We’re also working hard to make service faster. While we’ve hired 1,000 new bus operators over the past year and have returned service to pre-pandemic levels, too many buses are getting crippled by Los Angeles gridlock, leading to inefficiencies and delays. We can’t add bus priority lanes single-handedly, as Metro doesn’t own the public right of way. That’s why we’ve partnered with LADOT and other local leaders in order to come up with solutions. We’re excited about debuting Phase 1 of the La Brea Avenue Bus Priority Lanes later this month, located along a 2.8-mile segment of La Brea Avenue between Sunset and Olympic Boulevards. Soon thereafter, we’ll open more bus priority lanes on Sepulveda Boulevard in the San Fernando Valley. As of September 21 this year, 40 lane miles of bus priority lanes will be fully operational, increasing speed and reliability by up to 15%.
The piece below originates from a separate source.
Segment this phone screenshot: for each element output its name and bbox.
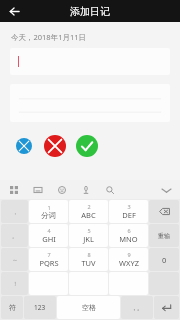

For decades and decades, the quality of bus service has been a powerful barometer of social and racial equity. As early as 1947, the Los Angeles Sentinel reported on the vast disparities in bus service in white versus Black neighborhoods, citing poorly routed buses, lack of shelters, benches and woefully inadequate service. After the Watts Rebellion in 1965, the commission dispatched to explain the rebellion turned bus service into a hot button equity issue. To ride the bus is to look at our greatest urban challenges dead in the face.
Today, when nearly 89% of Metro’s bus riders fall below the poverty line, and nearly 50% make less than $15,000 a year, it’s clear that without clean, efficient, and high quality bus service, we cannot provide meaningful opportunities to the millions of hard-working people who have made Los Angeles their home. Given that only 22% of Metro’s bus riders have regular access to a car, we know that buses are more than transportation –– they’re gateways to opportunity. So, we need to strengthen our partnerships with legislators, planners, engineers, and activists throughout the dozens of municipalities that Metro serves.
So if you’re reading this, come join us. Let’s take a moment to honor our buses, our operators, and the people who ride. And then let’s get to work.